(The problem):
Somewhere below, one line contains "temperature, and light" and a later line contains "moment something shifts.". Output those two lines and everything between them exactly, and nothing else.

(Supplied records):
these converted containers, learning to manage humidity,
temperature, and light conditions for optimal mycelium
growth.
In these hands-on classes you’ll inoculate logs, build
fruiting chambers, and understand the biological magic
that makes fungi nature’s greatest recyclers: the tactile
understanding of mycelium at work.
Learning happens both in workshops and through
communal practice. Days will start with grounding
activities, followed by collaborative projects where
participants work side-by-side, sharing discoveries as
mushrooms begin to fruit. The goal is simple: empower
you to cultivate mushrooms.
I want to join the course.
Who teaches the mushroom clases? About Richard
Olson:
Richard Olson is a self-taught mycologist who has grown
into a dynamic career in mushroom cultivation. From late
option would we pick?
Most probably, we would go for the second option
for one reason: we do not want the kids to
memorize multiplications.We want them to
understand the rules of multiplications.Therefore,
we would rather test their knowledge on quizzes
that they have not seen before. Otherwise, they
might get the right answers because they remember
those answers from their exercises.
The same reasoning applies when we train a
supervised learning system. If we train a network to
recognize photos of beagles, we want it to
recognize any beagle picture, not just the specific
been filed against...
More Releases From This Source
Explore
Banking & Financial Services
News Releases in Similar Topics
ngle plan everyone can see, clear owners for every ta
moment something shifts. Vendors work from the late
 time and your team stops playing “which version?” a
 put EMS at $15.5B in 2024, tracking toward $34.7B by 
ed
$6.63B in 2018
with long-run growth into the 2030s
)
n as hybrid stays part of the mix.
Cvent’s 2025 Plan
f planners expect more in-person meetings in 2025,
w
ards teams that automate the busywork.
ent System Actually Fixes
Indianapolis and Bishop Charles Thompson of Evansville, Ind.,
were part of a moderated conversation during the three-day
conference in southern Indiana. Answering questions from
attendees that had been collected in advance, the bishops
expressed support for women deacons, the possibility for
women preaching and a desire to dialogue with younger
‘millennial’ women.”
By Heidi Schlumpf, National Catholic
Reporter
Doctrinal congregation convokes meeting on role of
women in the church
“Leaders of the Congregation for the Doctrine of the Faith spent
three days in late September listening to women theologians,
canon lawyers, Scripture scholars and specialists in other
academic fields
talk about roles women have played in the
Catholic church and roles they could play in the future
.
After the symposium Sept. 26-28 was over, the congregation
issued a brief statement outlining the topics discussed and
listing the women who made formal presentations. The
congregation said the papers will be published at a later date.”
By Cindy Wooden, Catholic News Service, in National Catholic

(Task answer):
temperature, and light conditions for optimal mycelium
growth.
In these hands-on classes you’ll inoculate logs, build
fruiting chambers, and understand the biological magic
that makes fungi nature’s greatest recyclers: the tactile
understanding of mycelium at work.
Learning happens both in workshops and through
communal practice. Days will start with grounding
activities, followed by collaborative projects where
participants work side-by-side, sharing discoveries as
mushrooms begin to fruit. The goal is simple: empower
you to cultivate mushrooms.
I want to join the course.
Who teaches the mushroom clases? About Richard
Olson:
Richard Olson is a self-taught mycologist who has grown
into a dynamic career in mushroom cultivation. From late
option would we pick?
Most probably, we would go for the second option
for one reason: we do not want the kids to
memorize multiplications.We want them to
understand the rules of multiplications.Therefore,
we would rather test their knowledge on quizzes
that they have not seen before. Otherwise, they
might get the right answers because they remember
those answers from their exercises.
The same reasoning applies when we train a
supervised learning system. If we train a network to
recognize photos of beagles, we want it to
recognize any beagle picture, not just the specific
been filed against...
More Releases From This Source
Explore
Banking & Financial Services
News Releases in Similar Topics
ngle plan everyone can see, clear owners for every ta
moment something shifts. Vendors work from the late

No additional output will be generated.